>>>
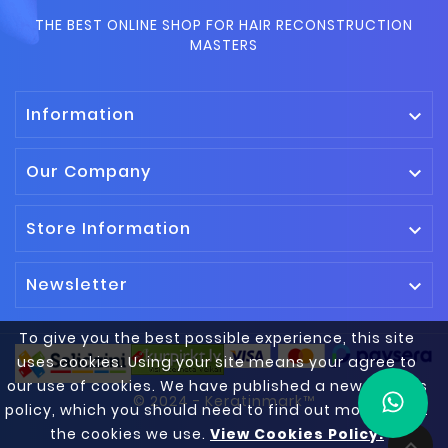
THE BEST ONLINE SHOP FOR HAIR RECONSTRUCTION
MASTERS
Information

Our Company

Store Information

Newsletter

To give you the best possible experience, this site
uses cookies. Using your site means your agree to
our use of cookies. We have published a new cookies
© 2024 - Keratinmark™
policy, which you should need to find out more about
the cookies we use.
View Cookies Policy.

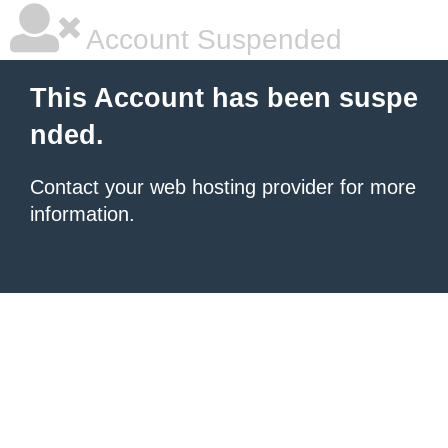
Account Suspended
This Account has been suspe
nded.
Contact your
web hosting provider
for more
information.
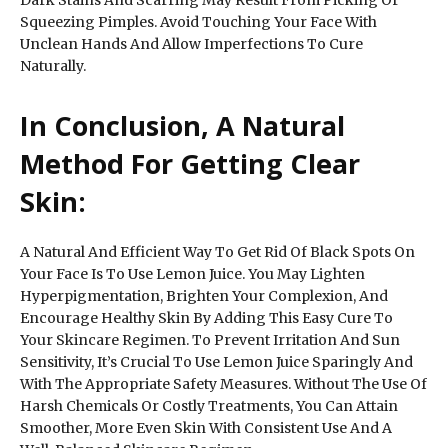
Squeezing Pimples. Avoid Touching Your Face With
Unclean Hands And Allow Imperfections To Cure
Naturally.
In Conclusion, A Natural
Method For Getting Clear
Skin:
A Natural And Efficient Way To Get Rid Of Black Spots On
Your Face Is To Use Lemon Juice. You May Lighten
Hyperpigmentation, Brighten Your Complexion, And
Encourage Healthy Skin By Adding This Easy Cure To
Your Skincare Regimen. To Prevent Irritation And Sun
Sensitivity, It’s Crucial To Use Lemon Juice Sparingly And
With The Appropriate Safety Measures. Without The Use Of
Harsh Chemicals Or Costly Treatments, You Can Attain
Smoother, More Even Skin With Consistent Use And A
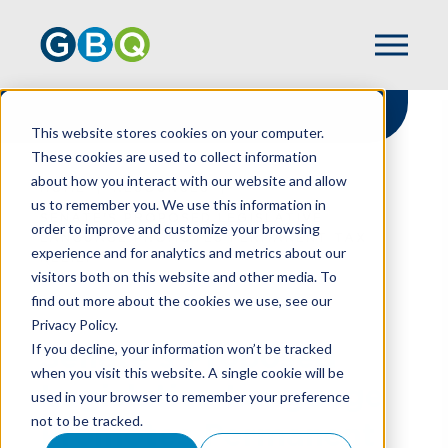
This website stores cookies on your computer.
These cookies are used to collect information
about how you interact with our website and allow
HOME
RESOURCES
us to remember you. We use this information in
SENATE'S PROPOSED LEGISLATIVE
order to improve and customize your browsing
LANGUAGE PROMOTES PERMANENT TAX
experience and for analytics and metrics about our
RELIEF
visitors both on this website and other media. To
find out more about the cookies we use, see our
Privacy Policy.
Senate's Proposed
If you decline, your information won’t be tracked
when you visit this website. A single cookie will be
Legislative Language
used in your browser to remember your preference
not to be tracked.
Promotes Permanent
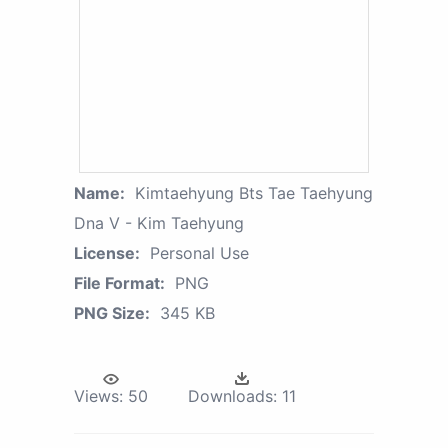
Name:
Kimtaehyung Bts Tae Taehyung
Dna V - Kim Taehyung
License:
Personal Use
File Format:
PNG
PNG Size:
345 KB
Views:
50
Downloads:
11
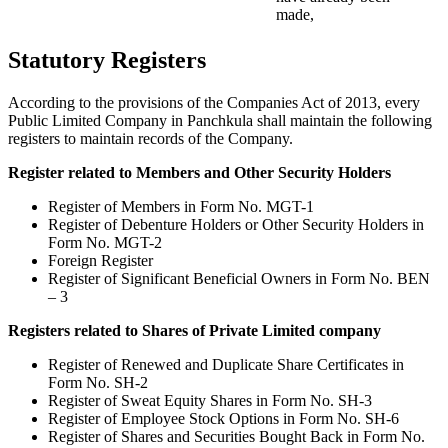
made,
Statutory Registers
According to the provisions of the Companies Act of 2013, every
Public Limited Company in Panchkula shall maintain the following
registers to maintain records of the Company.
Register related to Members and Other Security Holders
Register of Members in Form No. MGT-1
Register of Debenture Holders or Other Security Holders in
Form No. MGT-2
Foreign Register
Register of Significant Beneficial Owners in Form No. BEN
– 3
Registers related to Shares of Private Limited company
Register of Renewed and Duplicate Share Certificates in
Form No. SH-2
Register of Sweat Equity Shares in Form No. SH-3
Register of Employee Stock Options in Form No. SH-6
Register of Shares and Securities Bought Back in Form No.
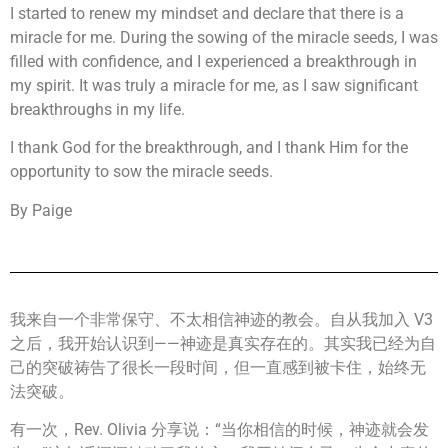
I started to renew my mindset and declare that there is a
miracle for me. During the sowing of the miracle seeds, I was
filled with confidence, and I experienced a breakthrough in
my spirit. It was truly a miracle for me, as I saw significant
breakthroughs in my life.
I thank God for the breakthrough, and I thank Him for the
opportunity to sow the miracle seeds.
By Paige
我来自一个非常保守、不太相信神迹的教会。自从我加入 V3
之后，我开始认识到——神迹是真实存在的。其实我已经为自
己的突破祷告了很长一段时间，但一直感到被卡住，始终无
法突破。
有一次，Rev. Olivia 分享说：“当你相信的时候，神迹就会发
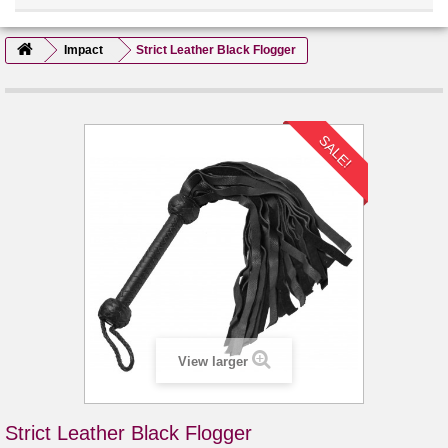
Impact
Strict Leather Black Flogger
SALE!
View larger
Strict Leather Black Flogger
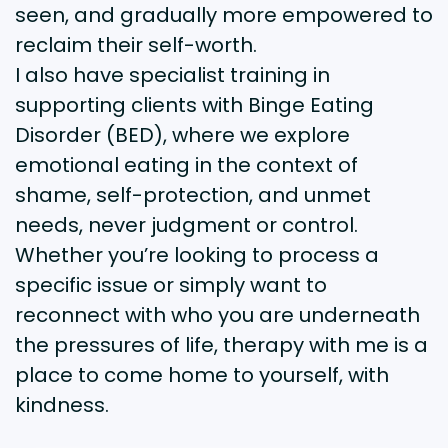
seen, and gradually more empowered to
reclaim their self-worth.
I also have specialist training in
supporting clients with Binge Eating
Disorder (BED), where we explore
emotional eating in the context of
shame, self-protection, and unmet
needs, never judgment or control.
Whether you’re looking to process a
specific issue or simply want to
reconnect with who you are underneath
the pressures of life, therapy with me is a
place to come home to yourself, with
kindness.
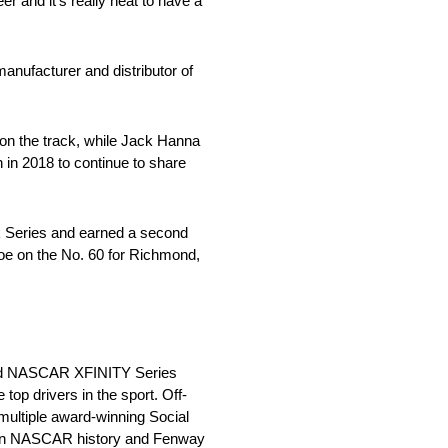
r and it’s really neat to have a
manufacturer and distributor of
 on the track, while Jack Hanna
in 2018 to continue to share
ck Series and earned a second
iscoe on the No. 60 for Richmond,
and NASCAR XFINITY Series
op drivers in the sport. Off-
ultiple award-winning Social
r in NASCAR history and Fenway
<<<
▶ [Problem statement]
Please copy the lines above exactly as written, apart from any pictures.

▶ [Result below]
THE BEST ONLINE SHOP FOR HAIR RECONSTRUCTION
MASTERS
Information

Our Company

Store Information

Newsletter

To give you the best possible experience, this site
uses cookies. Using your site means your agree to
our use of cookies. We have published a new cookies
© 2024 - Keratinmark™
policy, which you should need to find out more about
the cookies we use.
View Cookies Policy.

Account Suspended
This Account has been suspe
nded.
Contact your
web hosting provider
for more
information.
Squeezing Pimples. Avoid Touching Your Face With
Unclean Hands And Allow Imperfections To Cure
Naturally.
In Conclusion, A Natural
Method For Getting Clear
Skin:
A Natural And Efficient Way To Get Rid Of Black Spots On
Your Face Is To Use Lemon Juice. You May Lighten
Hyperpigmentation, Brighten Your Complexion, And
Encourage Healthy Skin By Adding This Easy Cure To
Your Skincare Regimen. To Prevent Irritation And Sun
Sensitivity, It’s Crucial To Use Lemon Juice Sparingly And
With The Appropriate Safety Measures. Without The Use Of
Harsh Chemicals Or Costly Treatments, You Can Attain
Smoother, More Even Skin With Consistent Use And A
This website stores cookies on your computer.
These cookies are used to collect information
about how you interact with our website and allow
HOME
RESOURCES
us to remember you. We use this information in
SENATE'S PROPOSED LEGISLATIVE
order to improve and customize your browsing
LANGUAGE PROMOTES PERMANENT TAX
experience and for analytics and metrics about our
RELIEF
visitors both on this website and other media. To
find out more about the cookies we use, see our
Privacy Policy.
Senate's Proposed
If you decline, your information won’t be tracked
when you visit this website. A single cookie will be
Legislative Language
used in your browser to remember your preference
not to be tracked.
Promotes Permanent
Name:
Kimtaehyung Bts Tae Taehyung
Dna V - Kim Taehyung
License:
Personal Use
File Format:
PNG
PNG Size:
345 KB
Views:
50
Downloads:
11
made,
Statutory Registers
According to the provisions of the Companies Act of 2013, every
Public Limited Company in Panchkula shall maintain the following
registers to maintain records of the Company.
Register related to Members and Other Security Holders
Register of Members in Form No. MGT-1
Register of Debenture Holders or Other Security Holders in
Form No. MGT-2
Foreign Register
Register of Significant Beneficial Owners in Form No. BEN
– 3
Registers related to Shares of Private Limited company
Register of Renewed and Duplicate Share Certificates in
Form No. SH-2
Register of Sweat Equity Shares in Form No. SH-3
Register of Employee Stock Options in Form No. SH-6
Register of Shares and Securities Bought Back in Form No.
I started to renew my mindset and declare that there is a
miracle for me. During the sowing of the miracle seeds, I was
filled with confidence, and I experienced a breakthrough in
my spirit. It was truly a miracle for me, as I saw significant
breakthroughs in my life.
I thank God for the breakthrough, and I thank Him for the
opportunity to sow the miracle seeds.
By Paige
我来自一个非常保守、不太相信神迹的教会。自从我加入 V3
之后，我开始认识到——神迹是真实存在的。其实我已经为自
己的突破祷告了很长一段时间，但一直感到被卡住，始终无
法突破。
有一次，Rev. Olivia 分享说：“当你相信的时候，神迹就会发
Impact
Strict Leather Black Flogger
SALE!
View larger
Strict Leather Black Flogger
seen, and gradually more empowered to
reclaim their self-worth.
I also have specialist training in
supporting clients with Binge Eating
Disorder (BED), where we explore
emotional eating in the context of
shame, self-protection, and unmet
needs, never judgment or control.
Whether you’re looking to process a
specific issue or simply want to
reconnect with who you are underneath
the pressures of life, therapy with me is a
place to come home to yourself, with
kindness.
r and it’s really neat to have a
manufacturer and distributor of
 on the track, while Jack Hanna
in 2018 to continue to share
ck Series and earned a second
iscoe on the No. 60 for Richmond,
and NASCAR XFINITY Series
op drivers in the sport. Off-
ultiple award-winning Social
r in NASCAR history and Fenway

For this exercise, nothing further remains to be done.